:: YOUR TASK ::
For the records below, copy exactly the span that begins at the line containing "作为面向瑞士法语区的地产类项目竞赛，Prix​​ de" and stops after the line containing "accurate information. The", minus any pictures.

·····

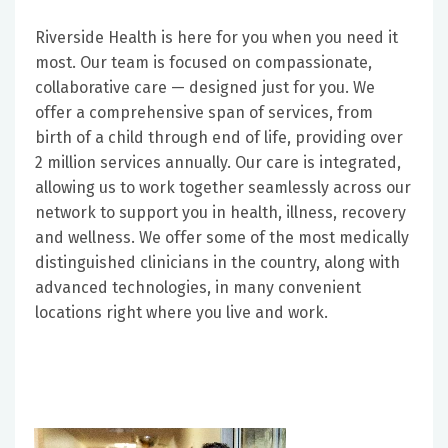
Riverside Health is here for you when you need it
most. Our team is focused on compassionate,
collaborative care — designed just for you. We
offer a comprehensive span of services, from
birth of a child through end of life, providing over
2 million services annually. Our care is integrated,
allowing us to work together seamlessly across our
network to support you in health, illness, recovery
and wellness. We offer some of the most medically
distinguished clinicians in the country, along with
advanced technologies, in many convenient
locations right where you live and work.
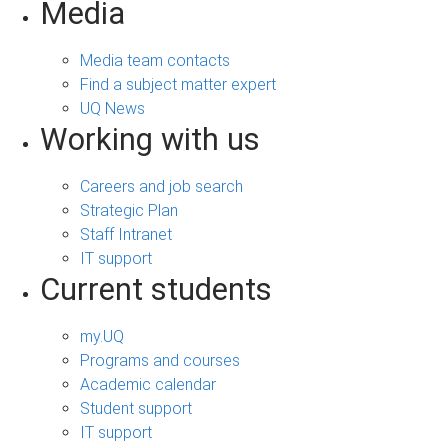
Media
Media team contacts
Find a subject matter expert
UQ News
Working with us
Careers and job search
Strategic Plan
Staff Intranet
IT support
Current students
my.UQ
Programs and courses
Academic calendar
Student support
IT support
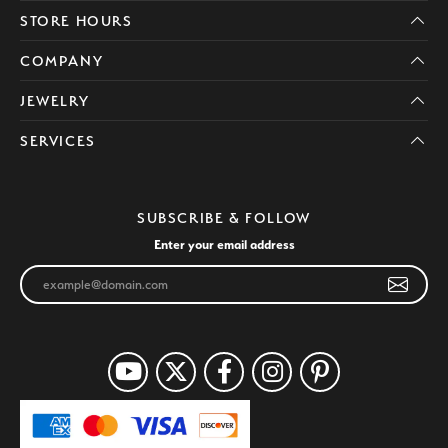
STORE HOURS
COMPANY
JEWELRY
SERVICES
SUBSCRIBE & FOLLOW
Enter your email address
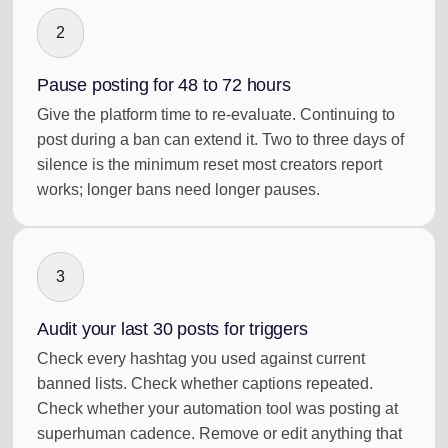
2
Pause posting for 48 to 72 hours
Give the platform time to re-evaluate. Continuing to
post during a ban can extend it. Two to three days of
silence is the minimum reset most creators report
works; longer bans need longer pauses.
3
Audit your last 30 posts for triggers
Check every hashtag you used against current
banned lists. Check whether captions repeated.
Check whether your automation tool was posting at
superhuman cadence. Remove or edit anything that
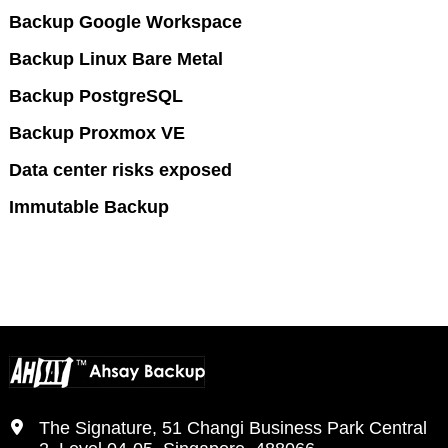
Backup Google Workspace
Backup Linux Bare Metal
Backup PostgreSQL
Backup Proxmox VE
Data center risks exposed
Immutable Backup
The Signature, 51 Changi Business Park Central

·····

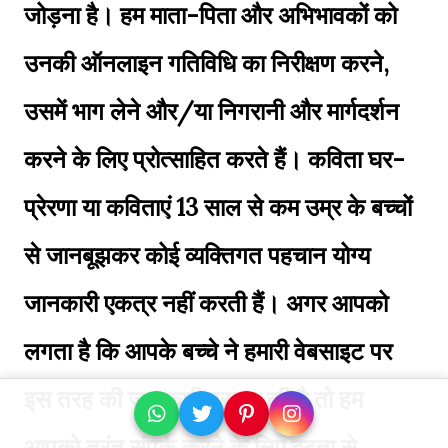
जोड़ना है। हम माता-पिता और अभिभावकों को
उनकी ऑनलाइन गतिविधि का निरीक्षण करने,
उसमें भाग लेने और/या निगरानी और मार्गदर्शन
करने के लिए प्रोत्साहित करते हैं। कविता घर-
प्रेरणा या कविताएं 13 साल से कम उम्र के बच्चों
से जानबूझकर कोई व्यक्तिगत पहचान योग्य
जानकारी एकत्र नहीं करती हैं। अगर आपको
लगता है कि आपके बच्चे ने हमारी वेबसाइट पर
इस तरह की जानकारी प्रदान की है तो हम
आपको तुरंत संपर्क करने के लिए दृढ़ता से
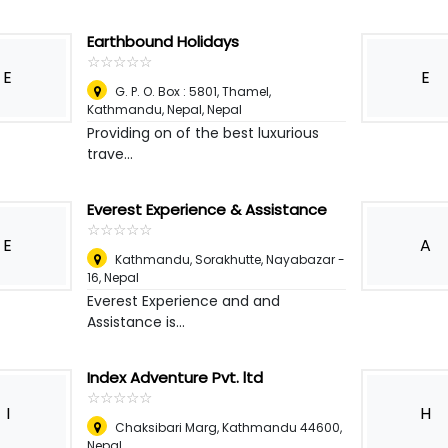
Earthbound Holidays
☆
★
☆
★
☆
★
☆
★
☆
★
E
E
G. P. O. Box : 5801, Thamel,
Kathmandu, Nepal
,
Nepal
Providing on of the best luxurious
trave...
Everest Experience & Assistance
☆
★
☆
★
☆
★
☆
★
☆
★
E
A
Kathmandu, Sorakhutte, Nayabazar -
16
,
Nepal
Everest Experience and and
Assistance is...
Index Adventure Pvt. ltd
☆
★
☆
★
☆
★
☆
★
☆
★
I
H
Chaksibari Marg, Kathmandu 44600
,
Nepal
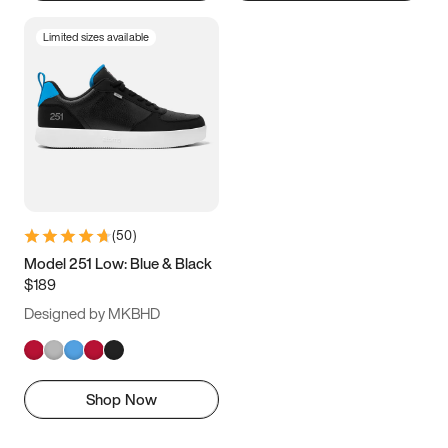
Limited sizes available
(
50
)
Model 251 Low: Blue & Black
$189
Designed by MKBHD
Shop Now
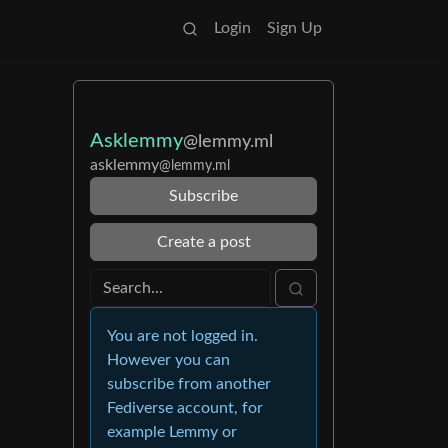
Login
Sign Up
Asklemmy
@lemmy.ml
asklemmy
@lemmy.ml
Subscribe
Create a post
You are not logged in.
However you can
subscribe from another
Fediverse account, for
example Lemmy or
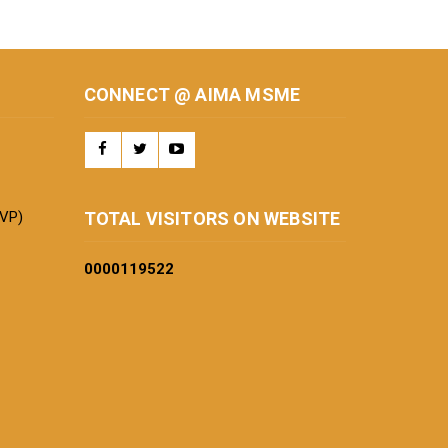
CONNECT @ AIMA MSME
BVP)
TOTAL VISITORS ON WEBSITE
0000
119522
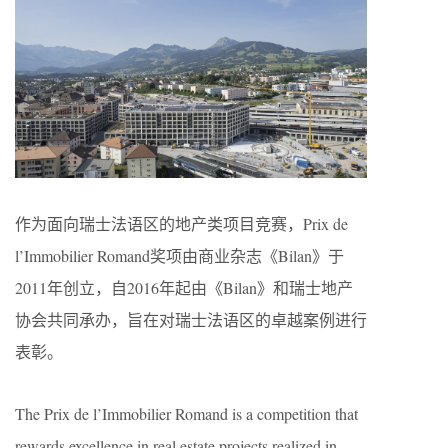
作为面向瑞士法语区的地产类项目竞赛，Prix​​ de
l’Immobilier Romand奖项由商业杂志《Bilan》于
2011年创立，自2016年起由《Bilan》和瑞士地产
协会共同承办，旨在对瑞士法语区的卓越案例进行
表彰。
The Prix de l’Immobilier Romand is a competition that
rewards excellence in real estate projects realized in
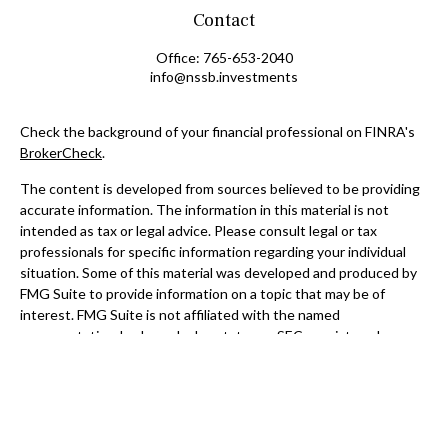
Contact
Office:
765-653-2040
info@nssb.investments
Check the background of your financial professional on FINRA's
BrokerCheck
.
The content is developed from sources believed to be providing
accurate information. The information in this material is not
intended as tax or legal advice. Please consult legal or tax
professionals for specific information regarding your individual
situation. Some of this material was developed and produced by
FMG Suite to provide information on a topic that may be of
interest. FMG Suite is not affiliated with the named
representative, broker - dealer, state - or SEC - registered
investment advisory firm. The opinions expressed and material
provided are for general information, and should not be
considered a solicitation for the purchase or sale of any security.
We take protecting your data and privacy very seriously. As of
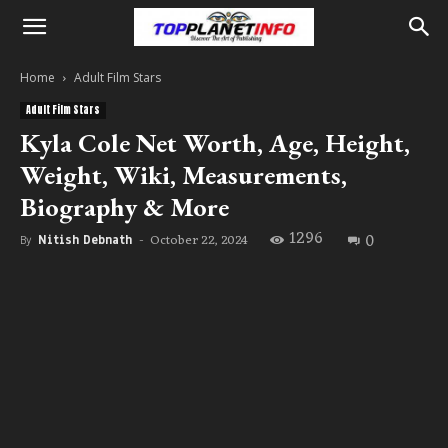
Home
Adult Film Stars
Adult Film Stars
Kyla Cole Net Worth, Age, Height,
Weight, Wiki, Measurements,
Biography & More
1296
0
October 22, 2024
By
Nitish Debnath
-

·····

:: SOLUTION TO THIS EXERCISE ::
作为面向瑞士法语区的地产类项目竞赛，Prix​​ de
l’Immobilier Romand奖项由商业杂志《Bilan》于
2011年创立，自2016年起由《Bilan》和瑞士地产
协会共同承办，旨在对瑞士法语区的卓越案例进行
表彰。
The Prix de l’Immobilier Romand is a competition that
rewards excellence in real estate projects realized in
Contact
Office:
765-653-2040
info@nssb.investments
Check the background of your financial professional on FINRA's
BrokerCheck
.
The content is developed from sources believed to be providing
accurate information. The information in this material is not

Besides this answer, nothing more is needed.